Participants durant la consultation sur l’accès universel qui a eu lieu à Port-d’Espagne, à Trinité-et-Tobago, les 23 et 24 mars 2011.

Les représentants de la société civile ont fait un rapport sur les résultats et les conclusions d’une réunion qu’ils ont tenue avant la consultation sur l’accès universel. Les représentants ont appelé au retrait des lois pénales qui bloquent la riposte au VIH et violent les droits de l’homme. La nécessité d’une action politique et communautaire plus intense afin de s’attaquer au tabou continu qui entoure les problèmes liés à la sexualité a également été mentionnée. Les représentants de la société civile ont de même mis l’accent sur le besoin de former les employés du secteur médico-social sur l’éthique et la confidentialité. Un appel a été lancé pour des négociations régionales afin de réduire le prix des médicaments.

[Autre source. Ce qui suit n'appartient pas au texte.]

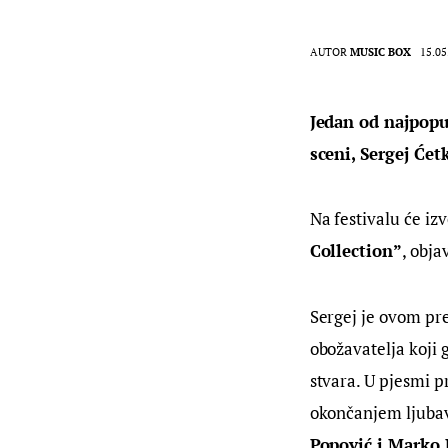
AUTOR
MUSIC BOX
15.05
Jedan od najpopu
sceni, Sergej Ćet
Na festivalu će izve
Collection”
, obja
Sergej je ovom pr
obožavatelja koji 
stvara. U pjesmi p
okončanjem ljubav
Popović i Marko 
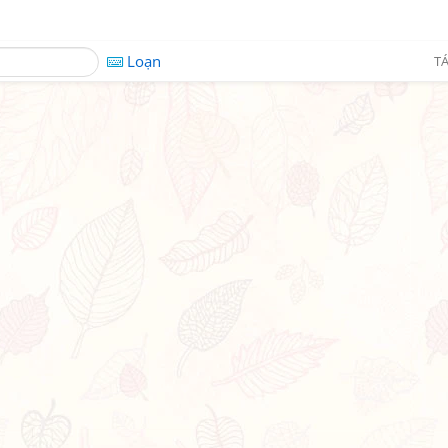
Loạn
TÁ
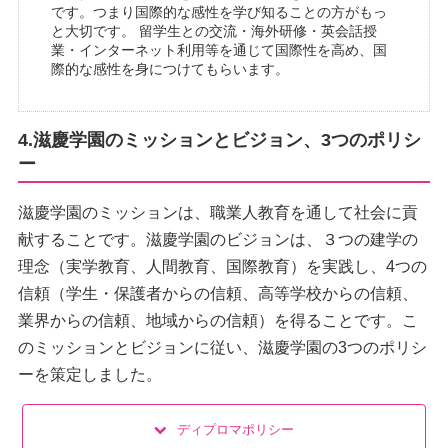
です。つまり国際的な感性を学び知ることの方がもっ
と大切です。 留学生との交流・海外研修・英会話授
業・インターネット利用等を通じて国際性を高め、国
際的な感性を身につけてもらいます。
4.滋慶学園のミッションとビジョン、3つのポリシ
ー
滋慶学園のミッションは、職業人教育を通して社会に貢
献することです。滋慶学園のビジョンは、３つの建学の
理念（実学教育、人間教育、国際教育）を実践し、4つの
信頼（学生・保護者からの信頼、高等学校からの信頼、
業界からの信頼、地域からの信頼）を得ることです。こ
のミッションとビジョンに従い、滋慶学園の3つのポリシ
ーを策定しました。
ディプロマポリシー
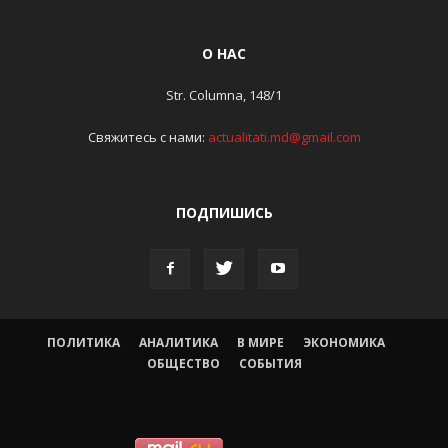
О НАС
Str. Columna, 148/1
Свяжитесь с нами:
actualitati.md@gmail.com
ПОДПИШИСЬ
ПОЛИТИКА
АНАЛИТИКА
В МИРЕ
ЭКОНОМИКА
ОБЩЕСТВО
СОБЫТИЯ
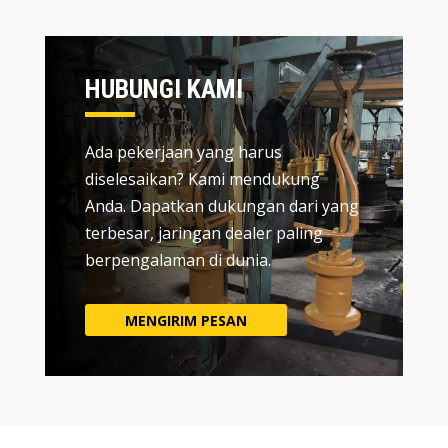
HUBUNGI KAMI
Ada pekerjaan yang harus
diselesaikan? Kami mendukung
Anda. Dapatkan dukungan dari yang
terbesar, jaringan dealer paling
berpengalaman di dunia.
MENGIRIM PESAN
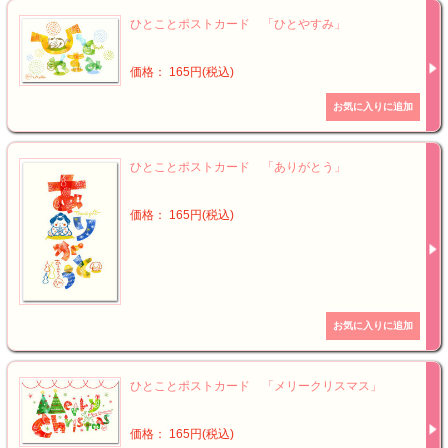
ひとことポストカード 「ひとやすみ」
価格： 165円(税込)
ひとことポストカード 「ありがとう」
価格： 165円(税込)
ひとことポストカード 「メリークリスマス」
価格： 165円(税込)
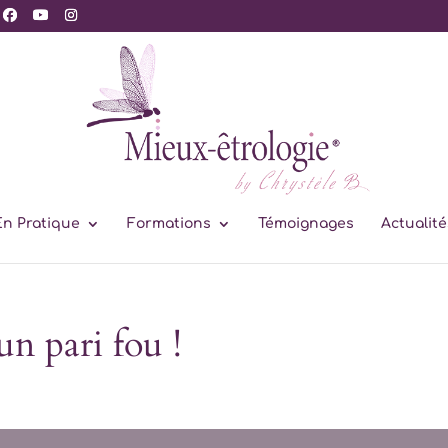
En Pratique
Formations
Témoignages
Actualité
un pari fou !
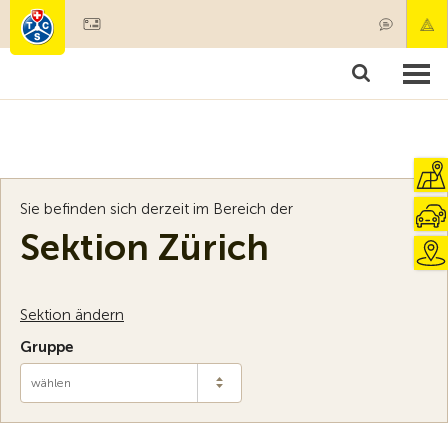
Mitglied werden
Mitgliedschaft & Leistungen
Produkte
Kurse & Fahrzeugchecks
Camping & Reisen
Test, Sicherheit & Gesundheit
Sie befinden sich derzeit im Bereich der
Sektion Zürich
Sektion ändern
Gruppe
wählen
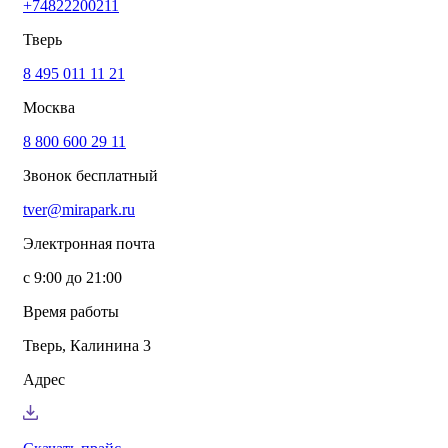
+74822200211
info@mirapark.ru
+74822200211
Каталог товаров
Тверь
Готовые решения для детских площадок
Игровое оборудование для детских площадок
8 495 011 11 21
Канатные комплексы
Москва
Канатные комплексы и оборудование на трубах
большого диаметра
8 800 600 29 11
Оборудование для площадок для выгула собак
Парковое оборудование
Звонок бесплатный
Спортивное оборудование для улицы
Экопродукция из переработанного пластика
tver@mirapark.ru
Малые архитектурные формы под заказ
Детские комплексы и площадки
Электронная почта
Услуги
Озеленение благоустройство
с 9:00 до 21:00
Монтаж детских площадок
Резиновые покрытия для площадок
Время работы
Производство МАФ продукции под заказ
Установка МАФ
Тверь, Калинина 3
О компании
О нас
Адрес
Сертификаты
Сотрудничество
Примеры работы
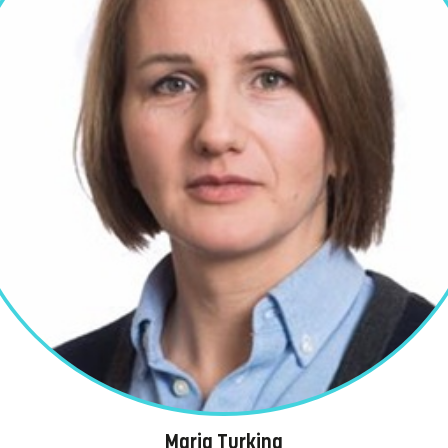
Maria Turkina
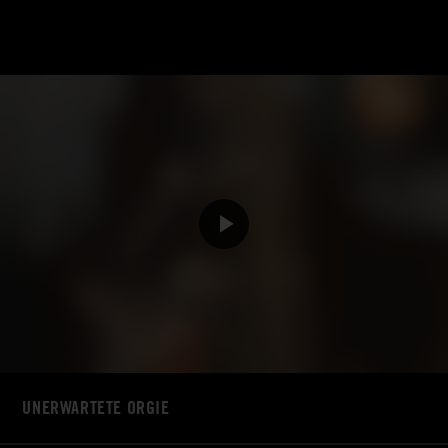
UNERWARTETE ORGIE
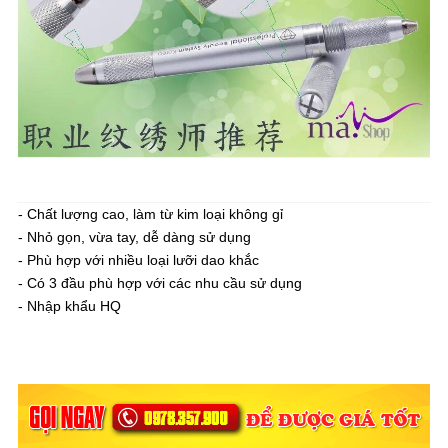
- Chất lượng cao, làm từ kim loại không gỉ
- Nhỏ gọn, vừa tay, dễ dàng sử dụng
- Phù hợp với nhiều loại lưỡi dao khắc
- Có 3 đầu phù hợp với các nhu cầu sử dụng
- Nhập khẩu HQ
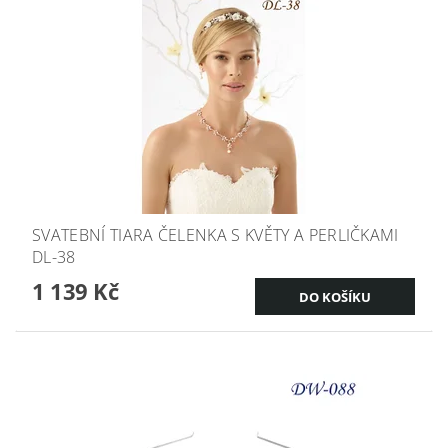
SVATEBNÍ TIARA ČELENKA S KVĚTY A PERLIČKAMI
DL-38
1 139 Kč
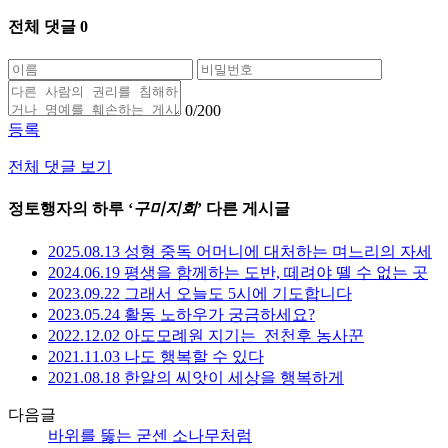
전체 댓글
0
0
/200
등록
전체 댓글 보기
정토행자의 하루 ‘
구미지회
’ 다른 게시글
2025.08.13 성형 중독 어머니에 대처하는 며느리의 자세
2024.06.19 평생을 함께하는 도반, 떼려야 뗄 수 없는 곳
2023.09.22 그래서 오늘도 5시에 기도합니다
2023.05.24 활동 노하우가 궁금하세요?
2022.12.02 아도모례원 지기는_전천후 농사꾼
2021.11.03 나도 행복할 수 있다
2021.08.18 한알의 씨앗이 세상을 행복하게
다음글
바위를 뚫는 굳센 소나무처럼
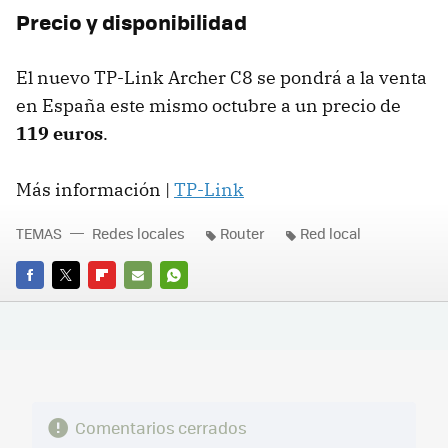
Precio y disponibilidad
El nuevo TP-Link Archer C8 se pondrá a la venta
en España este mismo octubre a un precio de
119 euros
.
Más información |
TP-Link
TEMAS
Redes locales
Router
Red local
FACEBOOK
TWITTER
FLIPBOARD
E-
WHATSAPP
MAIL
Comentarios cerrados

Des changements dans le contexte du développement, qui incluent des signes de baisse dans les flux de financement, ont offert une toile de fond aux discussions qui se sont tenues pendant ces deux jours. Au cours de la dernière décennie, la région des Caraïbes a reçu plus de 1,3 milliard de dollars de financements externes pour le VIH. Alors que certains pays financent déjà intégralement leurs programmes nationaux pour le VIH avec des ressources intérieures, d’autres feront l’objet d’une pression croissante pour réduire les coûts de livraison des programmes et garantir de nouvelles ressources, étant donné que les sources actuelles de financement sont en train de décliner.

« Il sera impératif d’identifier clairement les endroits où nous pouvons être efficaces dans la région, et être d’une honnêteté sans faille lorsqu’il faudra abandonner ce qui ne nous conduit pas à des résultats », a déclaré Ernest Massiah, Directeur de l’équipe de soutien régional de l’ONUSIDA pour les Caraïbes, parmi les remarques qu’il a émises lors de la cérémonie d’ouverture.